## Activity:
From the line that includes "Segment regions of" to the last line of the records that follow, copy every line exactly and nothing more, omitting pictures.

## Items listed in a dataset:
■ ■ ■ ■

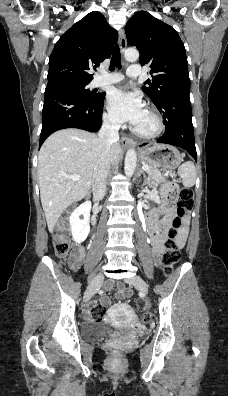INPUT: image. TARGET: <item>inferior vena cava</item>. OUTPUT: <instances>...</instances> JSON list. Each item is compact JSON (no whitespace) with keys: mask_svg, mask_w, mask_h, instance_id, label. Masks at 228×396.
<instances>
[{"mask_svg":"<svg viewBox=\"0 0 228 396\" xmlns=\"http://www.w3.org/2000/svg\"><path fill=\"white\" fill-rule=\"evenodd\" d=\"M120 125L113 120L105 119L98 133L100 152L92 180V190L95 198H101L106 193V178L110 169V148L119 141Z\"/></svg>","mask_w":228,"mask_h":396,"instance_id":"602c4592","label":"inferior vena cava"}]
</instances>
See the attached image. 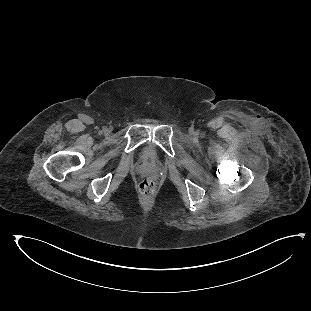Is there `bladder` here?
I'll use <instances>...</instances> for the list:
<instances>
[{"label": "bladder", "mask_w": 311, "mask_h": 311, "mask_svg": "<svg viewBox=\"0 0 311 311\" xmlns=\"http://www.w3.org/2000/svg\"><path fill=\"white\" fill-rule=\"evenodd\" d=\"M157 158V146L153 141L144 143L140 150L141 162L145 165H152Z\"/></svg>", "instance_id": "bladder-1"}]
</instances>
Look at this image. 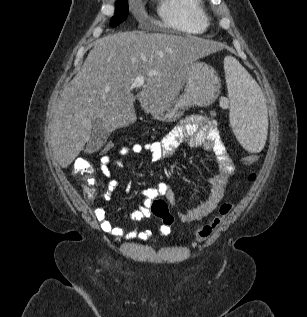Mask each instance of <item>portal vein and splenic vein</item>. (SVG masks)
<instances>
[{"mask_svg":"<svg viewBox=\"0 0 307 317\" xmlns=\"http://www.w3.org/2000/svg\"><path fill=\"white\" fill-rule=\"evenodd\" d=\"M149 75H152V73H149ZM145 77L143 75H139L135 78L134 82L132 83V88H139L144 85Z\"/></svg>","mask_w":307,"mask_h":317,"instance_id":"portal-vein-and-splenic-vein-1","label":"portal vein and splenic vein"}]
</instances>
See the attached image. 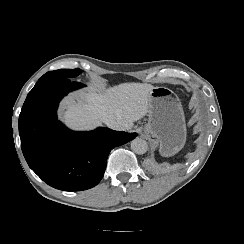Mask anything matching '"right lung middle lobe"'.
<instances>
[{
  "instance_id": "obj_1",
  "label": "right lung middle lobe",
  "mask_w": 244,
  "mask_h": 244,
  "mask_svg": "<svg viewBox=\"0 0 244 244\" xmlns=\"http://www.w3.org/2000/svg\"><path fill=\"white\" fill-rule=\"evenodd\" d=\"M80 69H60L55 71H50L44 74L39 81H43L45 79H59V78H74L80 74Z\"/></svg>"
}]
</instances>
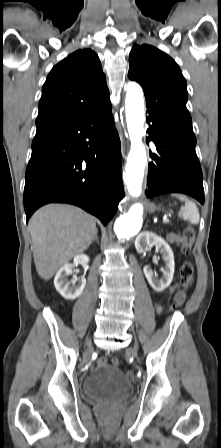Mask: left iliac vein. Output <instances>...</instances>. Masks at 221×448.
I'll return each instance as SVG.
<instances>
[{
  "label": "left iliac vein",
  "mask_w": 221,
  "mask_h": 448,
  "mask_svg": "<svg viewBox=\"0 0 221 448\" xmlns=\"http://www.w3.org/2000/svg\"><path fill=\"white\" fill-rule=\"evenodd\" d=\"M127 352L128 353H130V354H132V355H134V356H136L137 355V348L136 347H129L128 349H127Z\"/></svg>",
  "instance_id": "obj_1"
}]
</instances>
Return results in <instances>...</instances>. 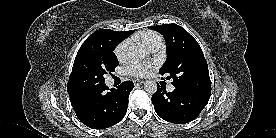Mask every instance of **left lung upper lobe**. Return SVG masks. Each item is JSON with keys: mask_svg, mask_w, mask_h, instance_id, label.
Listing matches in <instances>:
<instances>
[{"mask_svg": "<svg viewBox=\"0 0 276 138\" xmlns=\"http://www.w3.org/2000/svg\"><path fill=\"white\" fill-rule=\"evenodd\" d=\"M161 33L166 41L167 60L159 70L166 79H173L176 88L197 93H211L207 62L200 45L177 24L150 27Z\"/></svg>", "mask_w": 276, "mask_h": 138, "instance_id": "left-lung-upper-lobe-1", "label": "left lung upper lobe"}]
</instances>
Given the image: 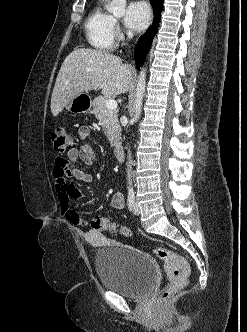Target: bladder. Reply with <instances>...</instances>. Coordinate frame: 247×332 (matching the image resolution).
Instances as JSON below:
<instances>
[{
    "label": "bladder",
    "instance_id": "31cf9c89",
    "mask_svg": "<svg viewBox=\"0 0 247 332\" xmlns=\"http://www.w3.org/2000/svg\"><path fill=\"white\" fill-rule=\"evenodd\" d=\"M95 268L101 284L123 297H144L156 281L152 258L142 250L126 244L99 249Z\"/></svg>",
    "mask_w": 247,
    "mask_h": 332
}]
</instances>
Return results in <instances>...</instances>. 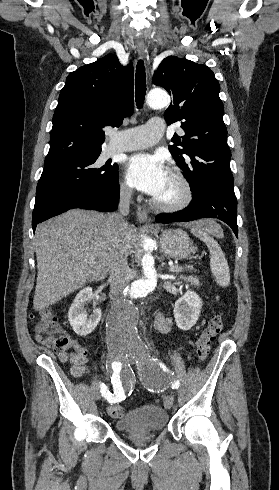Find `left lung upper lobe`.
<instances>
[{
    "label": "left lung upper lobe",
    "instance_id": "5c2ea615",
    "mask_svg": "<svg viewBox=\"0 0 279 490\" xmlns=\"http://www.w3.org/2000/svg\"><path fill=\"white\" fill-rule=\"evenodd\" d=\"M153 83L173 96L164 117L168 124L181 121L185 135L174 134L169 150L192 193L206 182L233 187L224 108L214 73L206 65L169 56L156 70Z\"/></svg>",
    "mask_w": 279,
    "mask_h": 490
}]
</instances>
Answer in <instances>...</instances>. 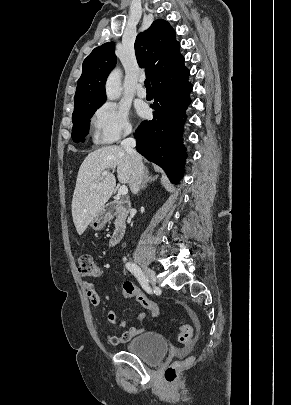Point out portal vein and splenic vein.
Segmentation results:
<instances>
[{
	"instance_id": "18ae733b",
	"label": "portal vein and splenic vein",
	"mask_w": 291,
	"mask_h": 405,
	"mask_svg": "<svg viewBox=\"0 0 291 405\" xmlns=\"http://www.w3.org/2000/svg\"><path fill=\"white\" fill-rule=\"evenodd\" d=\"M102 175H103V176H106V175H107V172H103ZM118 193H119V195H122V196L126 195V194L128 193V188H127V186L122 185V186L119 188Z\"/></svg>"
}]
</instances>
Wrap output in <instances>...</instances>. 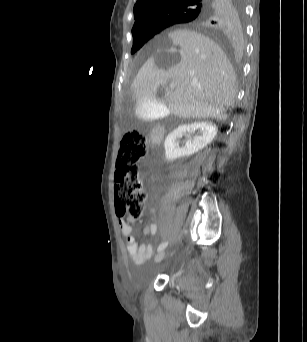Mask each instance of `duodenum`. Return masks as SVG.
<instances>
[{"label": "duodenum", "instance_id": "1", "mask_svg": "<svg viewBox=\"0 0 307 342\" xmlns=\"http://www.w3.org/2000/svg\"><path fill=\"white\" fill-rule=\"evenodd\" d=\"M164 137V128L156 126L150 134V142L152 146H158Z\"/></svg>", "mask_w": 307, "mask_h": 342}]
</instances>
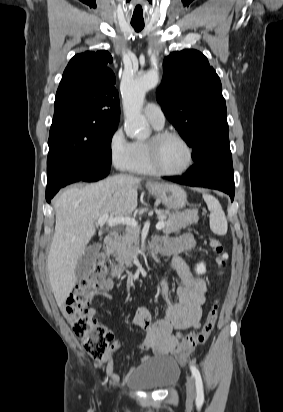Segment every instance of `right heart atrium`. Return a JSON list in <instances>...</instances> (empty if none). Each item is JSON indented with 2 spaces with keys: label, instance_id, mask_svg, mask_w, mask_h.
<instances>
[{
  "label": "right heart atrium",
  "instance_id": "1",
  "mask_svg": "<svg viewBox=\"0 0 283 412\" xmlns=\"http://www.w3.org/2000/svg\"><path fill=\"white\" fill-rule=\"evenodd\" d=\"M108 150L112 164L119 170H127L132 155V143L121 127L116 128L110 135Z\"/></svg>",
  "mask_w": 283,
  "mask_h": 412
}]
</instances>
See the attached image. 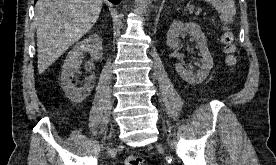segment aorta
I'll return each mask as SVG.
<instances>
[{"label":"aorta","instance_id":"aorta-1","mask_svg":"<svg viewBox=\"0 0 276 165\" xmlns=\"http://www.w3.org/2000/svg\"><path fill=\"white\" fill-rule=\"evenodd\" d=\"M153 0H137L136 9L139 14H144Z\"/></svg>","mask_w":276,"mask_h":165}]
</instances>
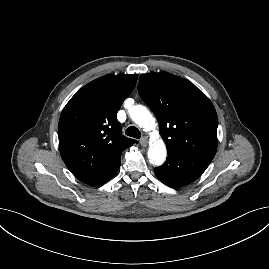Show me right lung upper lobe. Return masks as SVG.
Listing matches in <instances>:
<instances>
[{"label": "right lung upper lobe", "instance_id": "obj_1", "mask_svg": "<svg viewBox=\"0 0 269 269\" xmlns=\"http://www.w3.org/2000/svg\"><path fill=\"white\" fill-rule=\"evenodd\" d=\"M136 81V74L102 76L82 87L64 107L59 150L80 181L91 186L109 181L120 167L122 151L135 142L122 135L116 116Z\"/></svg>", "mask_w": 269, "mask_h": 269}]
</instances>
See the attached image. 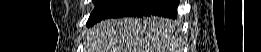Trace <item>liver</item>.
I'll return each mask as SVG.
<instances>
[{
    "label": "liver",
    "instance_id": "liver-1",
    "mask_svg": "<svg viewBox=\"0 0 261 52\" xmlns=\"http://www.w3.org/2000/svg\"><path fill=\"white\" fill-rule=\"evenodd\" d=\"M178 31L162 17L106 19L88 36V52H172Z\"/></svg>",
    "mask_w": 261,
    "mask_h": 52
}]
</instances>
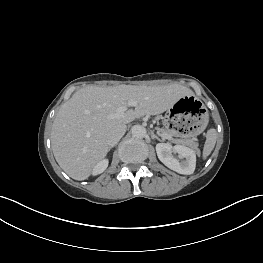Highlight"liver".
I'll use <instances>...</instances> for the list:
<instances>
[{"label": "liver", "instance_id": "6515ba94", "mask_svg": "<svg viewBox=\"0 0 263 263\" xmlns=\"http://www.w3.org/2000/svg\"><path fill=\"white\" fill-rule=\"evenodd\" d=\"M193 95L182 85L86 86L76 91L57 112L51 130V146L59 166L71 178L85 180L110 147L111 131L145 115L161 114L181 97ZM136 102L134 110L114 117L120 106Z\"/></svg>", "mask_w": 263, "mask_h": 263}]
</instances>
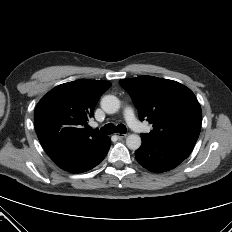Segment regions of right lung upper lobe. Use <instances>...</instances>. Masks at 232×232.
Masks as SVG:
<instances>
[{
	"label": "right lung upper lobe",
	"mask_w": 232,
	"mask_h": 232,
	"mask_svg": "<svg viewBox=\"0 0 232 232\" xmlns=\"http://www.w3.org/2000/svg\"><path fill=\"white\" fill-rule=\"evenodd\" d=\"M110 86L108 81L80 79L56 86L39 101L34 114L37 136L55 163L106 145L109 137L87 133L82 126Z\"/></svg>",
	"instance_id": "cb5924a9"
}]
</instances>
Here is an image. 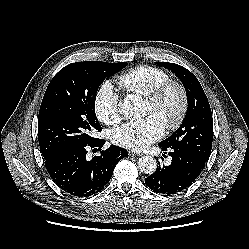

■ ■ ■ ■

## Solution to this task:
Segment regions of right lung upper lobe. Use <instances>...</instances>. Masks at 232×232.
Masks as SVG:
<instances>
[{
	"label": "right lung upper lobe",
	"mask_w": 232,
	"mask_h": 232,
	"mask_svg": "<svg viewBox=\"0 0 232 232\" xmlns=\"http://www.w3.org/2000/svg\"><path fill=\"white\" fill-rule=\"evenodd\" d=\"M110 86L108 81L80 79L56 86L39 101L34 114L37 136L55 163L106 145L109 137L87 133L82 126Z\"/></svg>",
	"instance_id": "cb5924a9"
}]
</instances>
Here is an image. 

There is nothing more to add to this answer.